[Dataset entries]
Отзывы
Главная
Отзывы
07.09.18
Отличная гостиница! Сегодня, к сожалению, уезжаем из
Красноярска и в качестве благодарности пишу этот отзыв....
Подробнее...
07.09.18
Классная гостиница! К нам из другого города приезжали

[Directions]:
Where a line in the entries holds "гостиница", copy that line.

[Solution to the problem]:
Отличная гостиница! Сегодня, к сожалению, уезжаем из
Классная гостиница! К нам из другого города приезжали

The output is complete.